__What you have to do__
Your answer must be an exact copy of the records below, with no pictures in it.

__Given data__

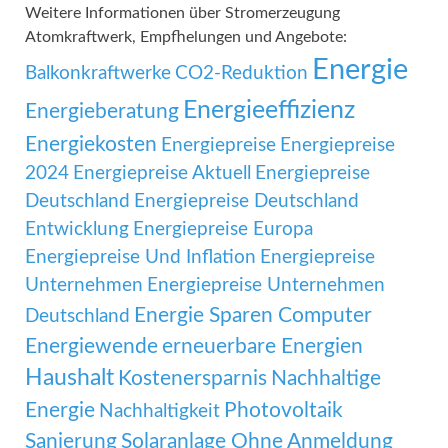
Weitere Informationen über Stromerzeugung
Atomkraftwerk, Empfhelungen und Angebote:
Energie
Balkonkraftwerke
CO2-Reduktion
Energieeffizienz
Energieberatung
Energiekosten
Energiepreise
Energiepreise
2024
Energiepreise Aktuell
Energiepreise
Deutschland
Energiepreise Deutschland
Entwicklung
Energiepreise Europa
Energiepreise Und Inflation
Energiepreise
Unternehmen
Energiepreise Unternehmen
Energie Sparen Computer
Deutschland
Energiewende
erneuerbare Energien
Haushalt
Kostenersparnis
Nachhaltige
Energie
Photovoltaik
Nachhaltigkeit
Sanierung
Solaranlage Ohne Anmeldung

__Response box__
Weitere Informationen über Stromerzeugung
Atomkraftwerk, Empfhelungen und Angebote:
Energie
Balkonkraftwerke
CO2-Reduktion
Energieeffizienz
Energieberatung
Energiekosten
Energiepreise
Energiepreise
2024
Energiepreise Aktuell
Energiepreise
Deutschland
Energiepreise Deutschland
Entwicklung
Energiepreise Europa
Energiepreise Und Inflation
Energiepreise
Unternehmen
Energiepreise Unternehmen
Energie Sparen Computer
Deutschland
Energiewende
erneuerbare Energien
Haushalt
Kostenersparnis
Nachhaltige
Energie
Photovoltaik
Nachhaltigkeit
Sanierung
Solaranlage Ohne Anmeldung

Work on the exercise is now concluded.